La dernière race est à chercher au niveau des lanceurs d’alerte qui se sont installés durablement sur la toile. Boris Bertolt en est le leader autoproclamé. Doctorant en histoire à l’université de Yaoundé 1 au Cameroun, il était alors également journaliste au service politique du quotidien Mutations, après avoir travaillé pour la rédaction du quotidien Le Jour. Aujourd’hui en France, il dit faire des recherches sur les questions migratoires, de citoyenneté, d’ethnicité, de race et d’identités. L’ancien de Mutations fait donc partie de ces communicateurs aux ordres des anti-Biya ayant estimé qu’ils ne pouvaient plus communiquer sur place et qui ont tout simplement choisi la voie de l’exil. On peut même subodorer que ce sont ces anti-Biya qui ont financé leur départ du Cameroun et qui les mettrait aux petits soins dans leurs pays d’accueil. Et pour continuer leur travail, ce sont ces ennemis de l’intérieur qui leur fournissent les documents mêmes les plus confidentiels qu’ils balancent sans état d’âme sur la toile. La mission est claire : faire feu de tout bois pour ternir l’image du régime chaque fois que l’occasion se présente. Catastrophe ferroviaire d’Eséka, c’est Paul Biya. On retire l’organisation de la Can au Cameroun, c’est Paul Biya. Juste un cran au-dessus de Boris Bertolt, mais dans le même registre, J. Remy Ngono. Exilé en France depuis quelques années, il fait partie de ceux qui en veulent énormément au régime Biya. Il devrait avoir ses raisons. S’il ne travaille pas directement pour Kamto, ce dernier bénéficie de ces publications contre le régime. Ce qui le classe inéluctablement du côté de ceux-là qui de l’extérieur ne font que ternir l’image du Cameroun. Tout en espérant faire exploser la République, ces exilés espèrent qu’ils auront de bonnes opportunités si le régime venait à tomber.
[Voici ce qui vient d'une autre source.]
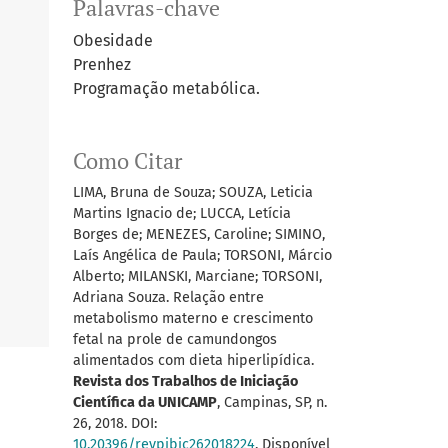
Palavras-chave
Obesidade
Prenhez
Programação metabólica.
Como Citar
LIMA, Bruna de Souza; SOUZA, Leticia
Martins Ignacio de; LUCCA, Letícia
Borges de; MENEZES, Caroline; SIMINO,
Laís Angélica de Paula; TORSONI, Márcio
Alberto; MILANSKI, Marciane; TORSONI,
Adriana Souza. Relação entre
metabolismo materno e crescimento
fetal na prole de camundongos
alimentados com dieta hiperlipídica.
Revista dos Trabalhos de Iniciação
Científica da UNICAMP
, Campinas, SP, n.
26, 2018. DOI:
10.20396/revpibic262018224
. Disponível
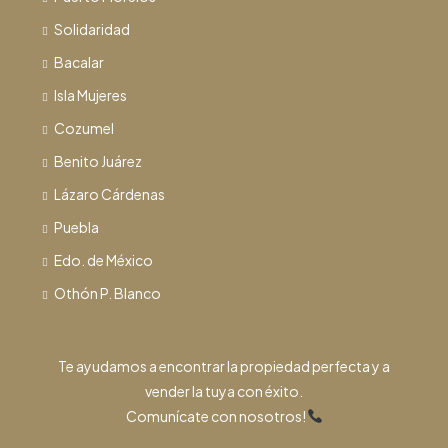
Solidaridad
Bacalar
Isla Mujeres
Cozumel
Benito Juárez
Lázaro Cárdenas
Puebla
Edo. de México
Othón P. Blanco
Te ayudamos a encontrar la propiedad perfecta y a
vender la tuya con éxito.
Comunícate con nosotros!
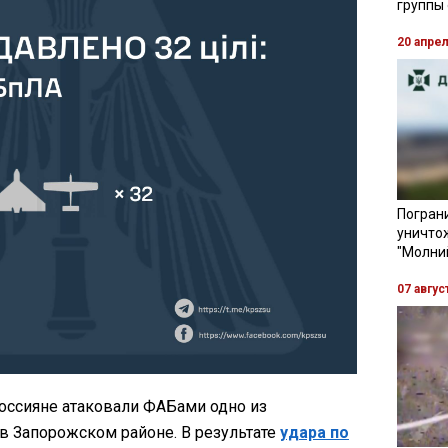
группы
20 апре
Пограни
уничто
"Молни
07 авгус
оссияне атаковали ФАБами одно из
в Запорожском районе. В результате
удара по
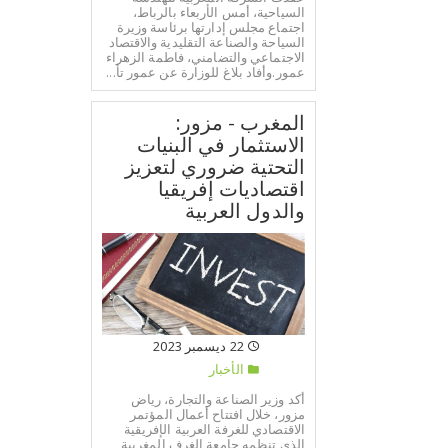
السياحية، أمس الأربعاء بالرباط،
اجتماع مجلس إدارتها برئاسة وزيرة
السياحة والصناعة التقليدية والاقتصاد
الاجتماعي والتضامني، فاطمة الزهراء
عمور.وأفاد بلاغ للوزارة عن عمور تأ...
المغرب - مزور:
الاستثمار في البنيات
التحتية ضروري لتعزيز
اقتصاديات إفريقيا
والدول العربية
22 ديسمبر 2023
الأخبار
أكد وزير الصناعة والتجارة، رياض
مزور، خلال افتتاح أعمال المؤتمر
الاقتصادي للغرفة العربية الإفريقية
الذي تنظمه جامعة الغرف المغربية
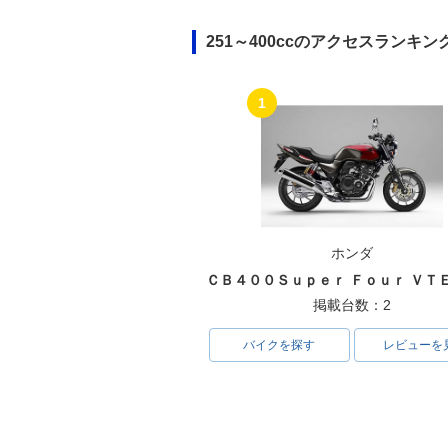
251～400ccのアクセスランキン
1
2000年 CB400 SUPER
1999年 CB400
FOUR HYPER VTEC・
FOUR HYPER
マイナーチェンジ
フルモデルチェ
ホンダ
掲載台数：2
バイクを探す
レビューを
1996年 CB400 SUPER
1995年 CB400
FOUR・カラーチェンジ
FOUR・追加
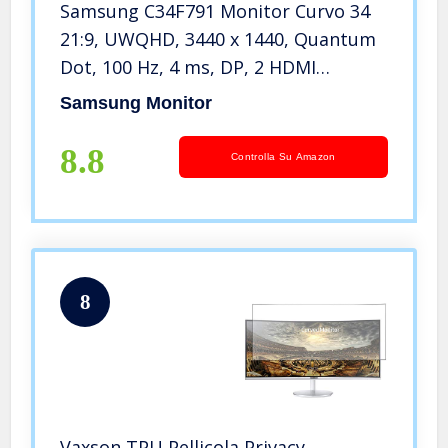
Samsung C34F791 Monitor Curvo 34
21:9, UWQHD, 3440 x 1440, Quantum
Dot, 100 Hz, 4 ms, DP, 2 HDMI
Silver/Bianco, VESA
Samsung Monitor
8.8
Controlla Su Amazon
8
Vaxson TPU Pellicola Privacy,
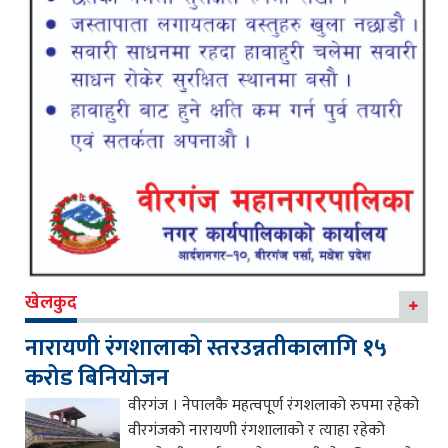
खेलकुद
नारायणी रंगशालाको स्तरउन्नतीकालागि १५
करोड बिनियोजन
वीरगंज । नेपालकै महत्वपूर्ण रंगशलाको रुपमा रहेको
वीरगंजको नारायणी रंगशालाको र त्याहा रहेको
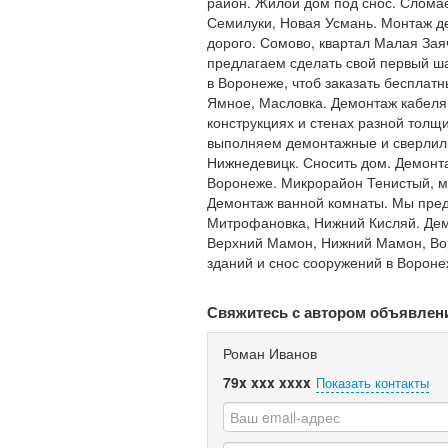
район. Жилой дом под снос. Слома
Семилуки, Новая Усмань. Монтаж де
дорого. Сомово, квартал Малая За
предлагаем сделать свой первый ш
в Воронеже, чтоб заказать бесплат
Ямное, Масловка. Демонтаж кабеля 
конструкциях и стенах разной толщ
выполняем демонтажные и сверлиль
Нижнедевицк. Сносить дом. Демонта
Воронеже. Микрорайон Тенистый, 
Демонтаж ванной комнаты. Мы предл
Митрофановка, Нижний Кисляй. Дем
Верхний Мамон, Нижний Мамон, Вор
зданий и снос сооружений в Вороне
Свяжитесь с автором объявлен
Роман Иванов
79x xxx xxxx
Показать контакты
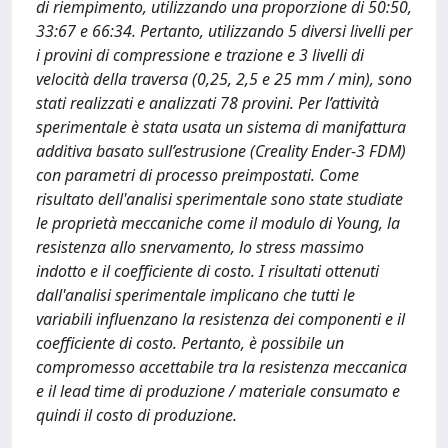
di riempimento, utilizzando una proporzione di 50:50,
33:67 e 66:34. Pertanto, utilizzando 5 diversi livelli per
i provini di compressione e trazione e 3 livelli di
velocità della traversa (0,25, 2,5 e 25 mm / min), sono
stati realizzati e analizzati 78 provini. Per l’attività
sperimentale è stata usata un sistema di manifattura
additiva basato sull’estrusione (Creality Ender-3 FDM)
con parametri di processo preimpostati. Come
risultato dell'analisi sperimentale sono state studiate
le proprietà meccaniche come il modulo di Young, la
resistenza allo snervamento, lo stress massimo
indotto e il coefficiente di costo. I risultati ottenuti
dall'analisi sperimentale implicano che tutti le
variabili influenzano la resistenza dei componenti e il
coefficiente di costo. Pertanto, è possibile un
compromesso accettabile tra la resistenza meccanica
e il lead time di produzione / materiale consumato e
quindi il costo di produzione.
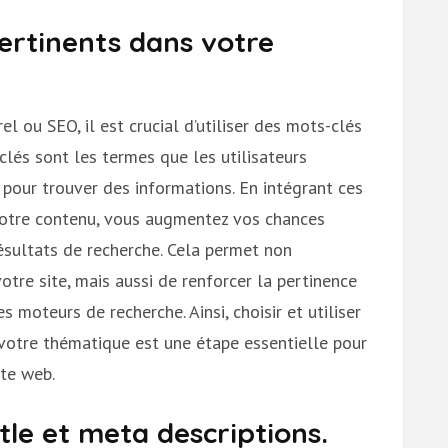
pertinents dans votre
l ou SEO, il est crucial d’utiliser des mots-clés
lés sont les termes que les utilisateurs
 pour trouver des informations. En intégrant ces
votre contenu, vous augmentez vos chances
résultats de recherche. Cela permet non
votre site, mais aussi de renforcer la pertinence
s moteurs de recherche. Ainsi, choisir et utiliser
votre thématique est une étape essentielle pour
ite web.
tle et meta descriptions.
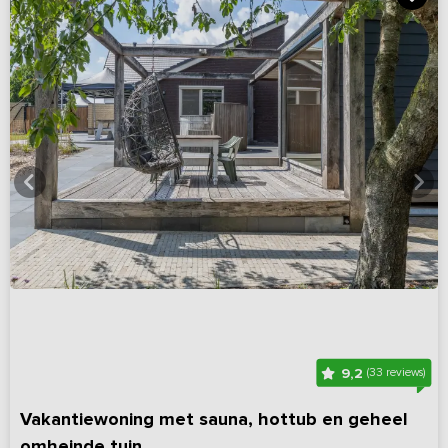
9,2
(33 reviews)
Vakantiewoning met sauna, hottub en geheel
omheinde tuin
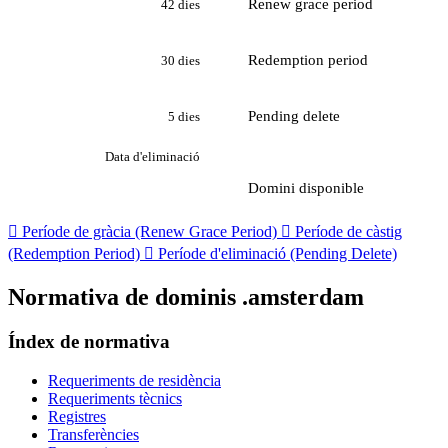
Renew grace period
42 dies
Redemption period
30 dies
Pending delete
5 dies
Data d'eliminació
Domini disponible

Període de gràcia (Renew Grace Period)

Període de càstig
(Redemption Period)

Període d'eliminació (Pending Delete)
Normativa de dominis .amsterdam
Índex de normativa
Requeriments de residència
Requeriments tècnics
Registres
Transferències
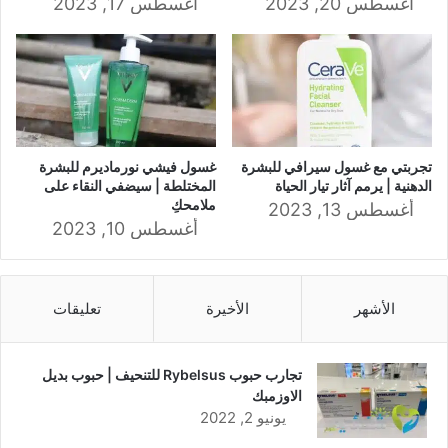
أغسطس 20, 2023
أغسطس 17, 2023
تجربتي مع غسول سيرافي للبشرة
غسول فيشي نورماديرم للبشرة
الدهنية | يرمم آثار تيار الحياة
المختلطة | سيضفي النقاء على
ملامحكِ
أغسطس 13, 2023
أغسطس 10, 2023
الأشهر
الأخيرة
تعليقات
تجارب حبوب Rybelsus للتنحيف | حبوب بديل
الاوزمبك
يونيو 2, 2022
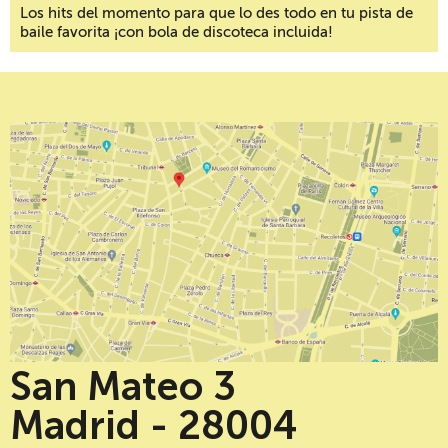
Los hits del momento para que lo des todo en tu pista de
baile favorita ¡con bola de discoteca incluida!
San Mateo 3
Madrid - 28004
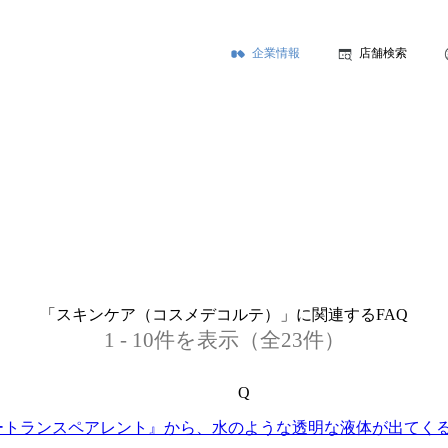
企業情報
店舗検索
「スキンケア（コスメデコルテ）」に関連するFAQ
1 - 10件を表示（全23件）
Q
ートランスペアレント』から、水のような透明な液体が出てく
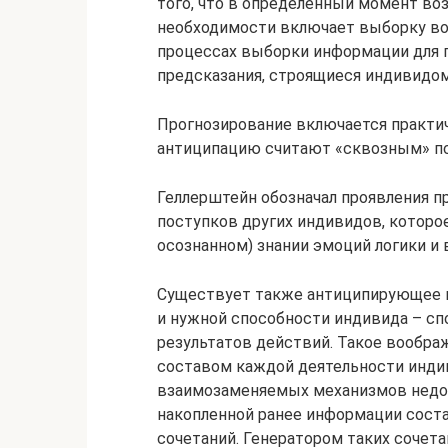
того, что в определенный момент воз
необходимости включает выборку в
процессах выборки информации для 
предсказания, строящиеся индивидом
Прогнозирование включается практи
антиципацию считают «сквозным» п
Геллерштейн обозначал проявления 
поступков других индивидов, которое
осознанном) знании эмоций логики и
Существует также антиципирующее в
и нужной способности индивида – с
результатов действий. Такое вообра
составом каждой деятельности индив
взаимозаменяемых механизмов недос
накопленной ранее информации сост
сочетаний. Генератором таких сочет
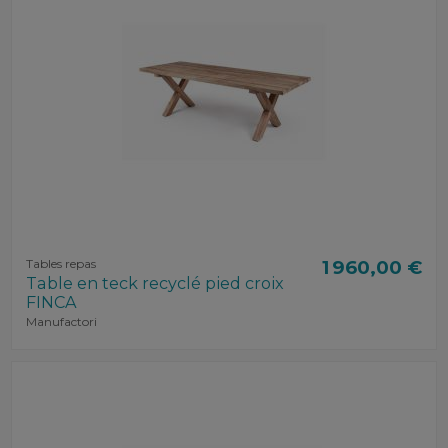
Tables repas
1 960,00 €
Table en teck recyclé pied croix
FINCA
Manufactori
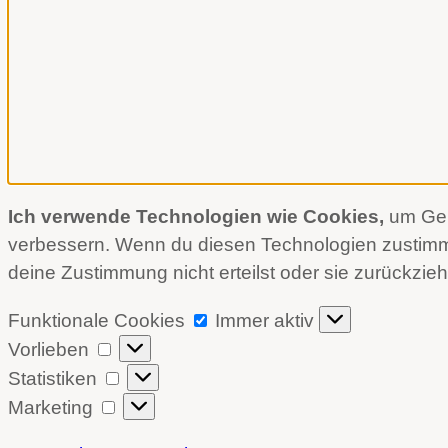
Ich verwende Technologien wie Cookies,
um Gerä
verbessern. Wenn du diesen Technologien zustimmst
deine Zustimmung nicht erteilst oder sie zurückzie
Funktionale
Funktionale Cookies
Immer aktiv
Cookies
Vorlieben
Vorlieben
Statistiken
Statistiken
Marketing
Marketing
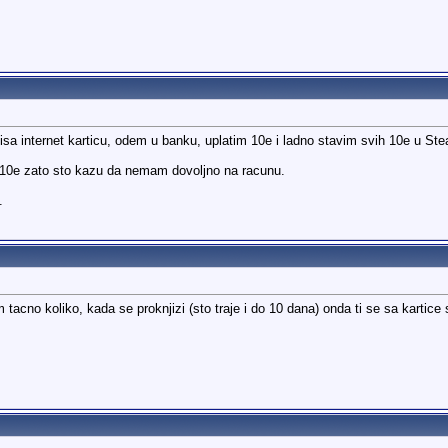
sa internet karticu, odem u banku, uplatim 10e i ladno stavim svih 10e u Ste
 10e zato sto kazu da nemam dovoljno na racunu.
.
acno koliko, kada se proknjizi (sto traje i do 10 dana) onda ti se sa kartice 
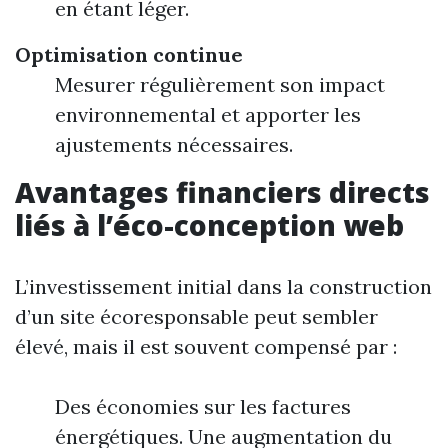
en étant léger.
Optimisation continue
Mesurer régulièrement son impact
environnemental et apporter les
ajustements nécessaires.
Avantages financiers directs
liés à l’éco-conception web
L’investissement initial dans la construction
d’un site écoresponsable peut sembler
élevé, mais il est souvent compensé par :
Des économies sur les factures
énergétiques. Une augmentation du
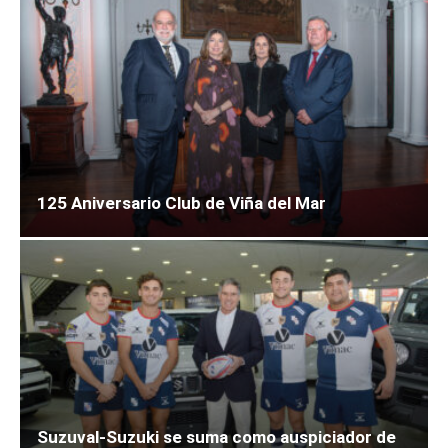
125 Aniversario Club de Viña del Mar
Suzuval-Suzuki se suma como auspiciador de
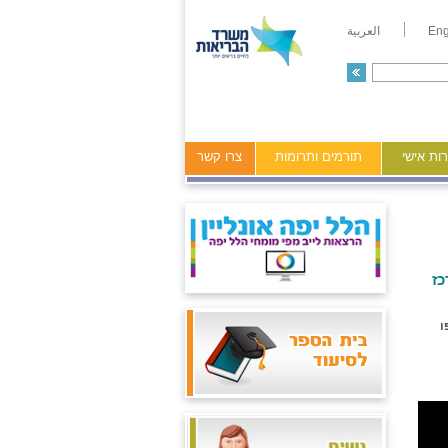
Eng
العربية
ות אישי
תורמים ותרומות
צרו קשר
ז
ו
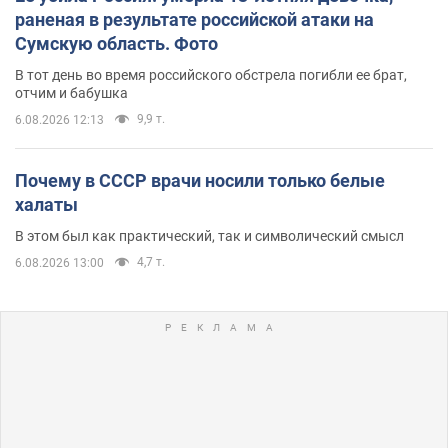
раненая в результате российской атаки на
Сумскую область. Фото
В тот день во время российского обстрела погибли ее брат,
отчим и бабушка
9,9 т.
6.08.2026 12:13
Почему в СССР врачи носили только белые
халаты
В этом был как практический, так и символический смысл
4,7 т.
6.08.2026 13:00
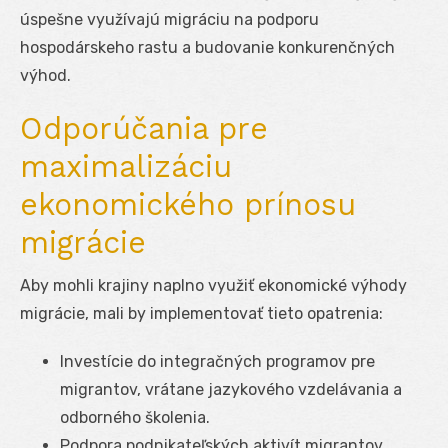
úspešne využívajú migráciu na podporu
hospodárskeho rastu a budovanie konkurenčných
výhod.
Odporúčania pre
maximalizáciu
ekonomického prínosu
migrácie
Aby mohli krajiny naplno využiť ekonomické výhody
migrácie, mali by implementovať tieto opatrenia:
Investície do integračných programov pre
migrantov, vrátane jazykového vzdelávania a
odborného školenia.
Podpora podnikateľských aktivít migrantov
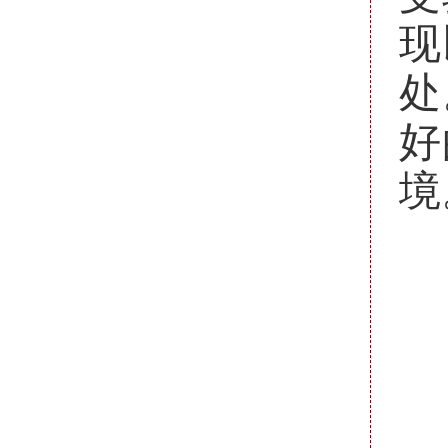
现
处
好
境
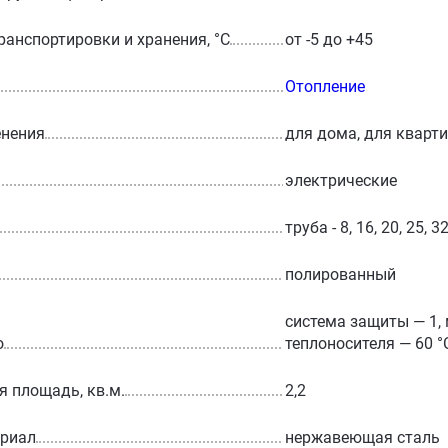
ранспортировки и хранения, °С
от -5 до +45
Отопление
енения
для дома, для кварт
электрические
труба - 8, 16, 20, 25, 3
полированный
система защиты — 1, 
о
теплоносителя — 60 °
 площадь, кв.м.
2,2
ериал
нержавеющая сталь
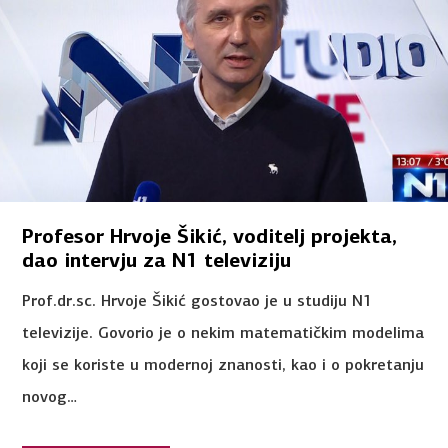
Profesor Hrvoje Šikić, voditelj projekta,
dao intervju za N1 televiziju
Prof.dr.sc. Hrvoje Šikić gostovao je u studiju N1
televizije. Govorio je o nekim matematičkim modelima
koji se koriste u modernoj znanosti, kao i o pokretanju
novog…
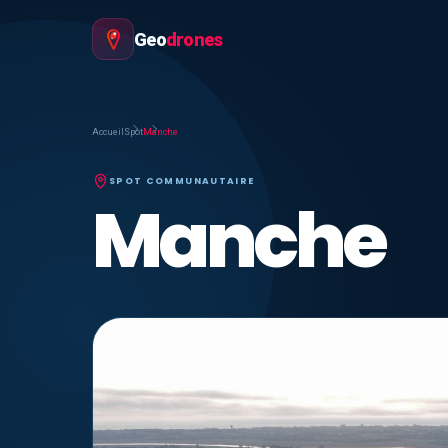
Geo
drones
Accueil
Spot
Manche
SPOT COMMUNAUTAIRE
Manche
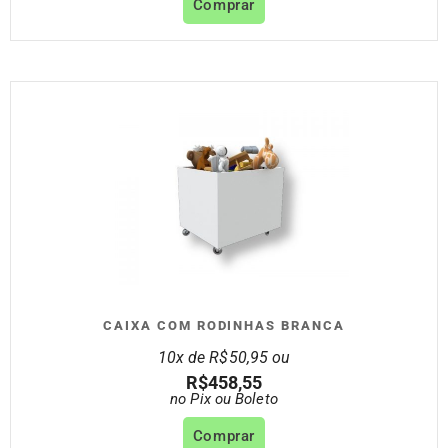
Comprar
CAIXA COM RODINHAS BRANCA
10x de
R$
50,95
ou
R$
458,55
no Pix ou Boleto
Comprar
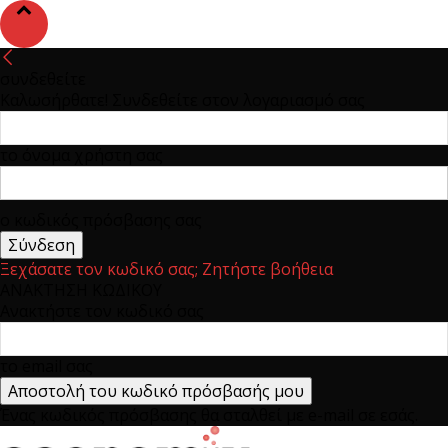
συνδεθείτε
Καλωσήρθατε! Συνδεθείτε στον λογαριασμό σας
το όνομα χρήστη σας
ο κωδικός πρόσβασης σας
Ξεχάσατε τον κωδικό σας; Ζητήστε βοήθεια
ΑΝΑΚΤΗΣΗ ΚΩΔΙΚΟΥ
Ανακτήστε τον κωδικό σας
το email σας
Ένας κωδικός πρόσβασης θα σταλθεί με e-mail σε εσάς.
Sur place au pays, Paul Tchouta, surnommé le Tgv de l’info ne fait pas dans la dentelle. Relais attitré du Mrc dont il semble détenir la carte de membre, il se charge de balancer dans les différents foras auxquels il participe tout ce qui a trait à l’activité du Mrc et de ses leaders. Parfois avec un brin d’arrogance au point où ces derniers jours, il est menacé d’exclusion de tous les foras auxquels il participe activement. Mais l’homme ne se laisse pas faire. C’est dire que sa mission est fortement rétribuée. De quoi relayer au second plan, Mathieu Youbi, un de ses illustres devanciers dans la cyberactivité des pro-Kamto et la promotion du tribalisme. Tous ces lanceurs d’alerte n’ont pas fait dans la dentelle pour donner des insomnies aux tenants du pouvoir.